I don't want to hijack this thread, but yes I used a relay to run the fog from a prop1 microcontroller. 
Asterix0, would it be possible to see a pic or video of your 3 axis and pumpkin? Sounds like you could do just about anything you wanted for the two creations. What type of haunt do you have? Is there a theme, or is it like mine, just a collaboration of what ever I think is cool?


----------



## asterix0 (Nov 5, 2008)

BTH,

I'm hoping to make a video of the skeleton and pumpkin this weekend.

We're not up to the theme level yet. That's a goal but this year we're focusing on building a few nifty props.

Asterix0


----------



## BTH (Jul 2, 2006)

Asterix0, Themes are overrated in my opinion. There is only one true theme........Halloween. Everything else is just fluff. Make it into what ever makes you happy. I have gone in 16 different directions over the years and the last thing I want is to be tied to a theme.

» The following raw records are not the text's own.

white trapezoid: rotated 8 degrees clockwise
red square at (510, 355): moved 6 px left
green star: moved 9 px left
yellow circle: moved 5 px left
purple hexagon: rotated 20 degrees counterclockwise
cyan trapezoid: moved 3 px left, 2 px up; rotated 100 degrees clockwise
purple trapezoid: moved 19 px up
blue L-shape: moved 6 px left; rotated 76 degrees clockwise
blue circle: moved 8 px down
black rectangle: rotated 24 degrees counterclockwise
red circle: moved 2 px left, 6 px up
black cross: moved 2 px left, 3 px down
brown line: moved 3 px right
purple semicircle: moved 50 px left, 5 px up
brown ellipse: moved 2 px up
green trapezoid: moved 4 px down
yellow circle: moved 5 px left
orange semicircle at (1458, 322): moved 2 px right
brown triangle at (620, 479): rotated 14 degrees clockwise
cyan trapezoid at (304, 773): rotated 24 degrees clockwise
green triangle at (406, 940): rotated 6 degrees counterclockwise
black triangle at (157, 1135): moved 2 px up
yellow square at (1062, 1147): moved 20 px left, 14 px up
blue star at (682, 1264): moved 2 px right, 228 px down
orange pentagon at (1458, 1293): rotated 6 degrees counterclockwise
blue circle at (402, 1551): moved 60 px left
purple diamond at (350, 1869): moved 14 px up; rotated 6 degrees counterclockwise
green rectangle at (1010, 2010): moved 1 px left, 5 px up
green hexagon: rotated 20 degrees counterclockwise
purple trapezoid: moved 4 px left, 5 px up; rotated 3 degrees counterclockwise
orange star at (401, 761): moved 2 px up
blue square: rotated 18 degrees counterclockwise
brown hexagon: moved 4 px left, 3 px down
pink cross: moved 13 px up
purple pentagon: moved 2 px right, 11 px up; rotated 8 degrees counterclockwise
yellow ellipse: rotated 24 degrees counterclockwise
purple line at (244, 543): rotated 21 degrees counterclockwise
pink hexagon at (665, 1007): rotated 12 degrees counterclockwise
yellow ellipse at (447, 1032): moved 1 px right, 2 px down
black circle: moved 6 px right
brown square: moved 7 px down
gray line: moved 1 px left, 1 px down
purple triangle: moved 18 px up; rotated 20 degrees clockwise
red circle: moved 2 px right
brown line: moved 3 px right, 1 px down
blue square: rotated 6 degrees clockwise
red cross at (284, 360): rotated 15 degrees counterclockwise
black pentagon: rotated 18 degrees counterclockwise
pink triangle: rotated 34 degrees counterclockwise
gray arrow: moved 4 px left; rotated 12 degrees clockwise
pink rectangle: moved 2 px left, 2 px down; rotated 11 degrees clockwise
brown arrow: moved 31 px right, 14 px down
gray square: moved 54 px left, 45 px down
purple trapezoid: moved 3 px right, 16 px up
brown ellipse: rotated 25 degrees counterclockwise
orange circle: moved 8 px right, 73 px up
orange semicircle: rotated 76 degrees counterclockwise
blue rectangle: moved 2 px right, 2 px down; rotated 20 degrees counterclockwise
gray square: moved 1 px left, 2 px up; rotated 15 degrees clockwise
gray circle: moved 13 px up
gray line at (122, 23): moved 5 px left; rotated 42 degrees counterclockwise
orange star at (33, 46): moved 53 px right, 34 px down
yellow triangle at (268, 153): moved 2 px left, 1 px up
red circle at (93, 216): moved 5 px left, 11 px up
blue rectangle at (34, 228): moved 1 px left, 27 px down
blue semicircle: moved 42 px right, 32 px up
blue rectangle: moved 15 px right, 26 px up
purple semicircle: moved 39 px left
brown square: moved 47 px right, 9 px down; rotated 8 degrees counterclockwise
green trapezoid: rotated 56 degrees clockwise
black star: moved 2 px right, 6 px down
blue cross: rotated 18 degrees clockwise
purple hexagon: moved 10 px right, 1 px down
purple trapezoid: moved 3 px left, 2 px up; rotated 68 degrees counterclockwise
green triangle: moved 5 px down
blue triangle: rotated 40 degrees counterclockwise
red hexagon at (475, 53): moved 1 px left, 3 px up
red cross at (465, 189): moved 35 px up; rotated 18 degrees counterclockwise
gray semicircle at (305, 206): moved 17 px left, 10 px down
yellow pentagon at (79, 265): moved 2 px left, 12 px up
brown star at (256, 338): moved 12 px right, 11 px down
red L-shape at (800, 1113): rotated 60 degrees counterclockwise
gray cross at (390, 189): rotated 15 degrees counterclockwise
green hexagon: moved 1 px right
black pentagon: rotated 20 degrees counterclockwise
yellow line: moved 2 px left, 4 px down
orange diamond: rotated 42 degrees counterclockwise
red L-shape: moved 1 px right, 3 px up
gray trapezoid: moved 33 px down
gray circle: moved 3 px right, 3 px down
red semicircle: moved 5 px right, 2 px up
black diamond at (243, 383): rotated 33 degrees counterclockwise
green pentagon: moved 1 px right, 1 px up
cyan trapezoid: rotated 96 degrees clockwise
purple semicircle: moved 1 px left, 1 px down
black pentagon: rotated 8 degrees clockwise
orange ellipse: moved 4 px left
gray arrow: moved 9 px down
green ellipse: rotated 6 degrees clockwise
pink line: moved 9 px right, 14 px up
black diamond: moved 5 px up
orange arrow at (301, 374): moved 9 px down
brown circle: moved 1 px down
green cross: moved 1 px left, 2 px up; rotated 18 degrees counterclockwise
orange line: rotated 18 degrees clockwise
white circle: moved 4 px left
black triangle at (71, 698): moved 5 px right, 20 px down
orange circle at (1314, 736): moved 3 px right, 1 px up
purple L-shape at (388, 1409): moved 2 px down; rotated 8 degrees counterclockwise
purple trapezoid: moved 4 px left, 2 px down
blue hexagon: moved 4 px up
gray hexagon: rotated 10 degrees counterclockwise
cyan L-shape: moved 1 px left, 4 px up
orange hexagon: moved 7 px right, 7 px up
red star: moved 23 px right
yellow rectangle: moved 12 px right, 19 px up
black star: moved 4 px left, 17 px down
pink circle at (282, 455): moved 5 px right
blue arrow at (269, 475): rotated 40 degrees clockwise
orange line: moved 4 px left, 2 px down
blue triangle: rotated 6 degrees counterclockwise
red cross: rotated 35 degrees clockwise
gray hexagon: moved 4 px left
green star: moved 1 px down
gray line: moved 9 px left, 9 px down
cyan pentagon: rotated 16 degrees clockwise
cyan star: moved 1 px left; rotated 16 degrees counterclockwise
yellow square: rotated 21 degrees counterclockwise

Cramps my creativity. Just turn that inner demon loose, heh?


----------



## wandererrob (Aug 8, 2007)

I don't mean to hijack the thread, but damn BTH! Outstanding! That video is pretty messed up. I love it! 

Back to out regularly scheduled program...

What your routine is will depend heavily on how you want it to incorporate into your haunt. For example, will this be a greeter or will it be a character within the haunt? Perhaps you want something to keep the people in line (if you have a line) entertained.

For a greeter, you could come up with some sort of intro to your haunt. I've got a talking skeleton (not 3-axis though. Maybe someday I'll upgrade him) in my crypt that has 5 short speeches he makes at random. Just 30 second blurbs to the effect of "welcome to lost lake cemetery. Don't expect to leave alive" that sort of thing. 

He sort of doubles as greeter and a character. If you want your skull to actually perform in the haunt, then somehting appropriate to the role. BTH's video showed this beautifully.

For general entertainment, this is where a song might come in. Where do we start with the list of Halloween related songs? This is Halloween is always a classic. I like All Hallow's Eve by Type O Negative, and it might work well because you don't have the emsemble singing cast to worry about. Just a couple of ideas though.

Anyway, home in on what role you want this prop to play and that will go a long way toward figuring out your routine.


----------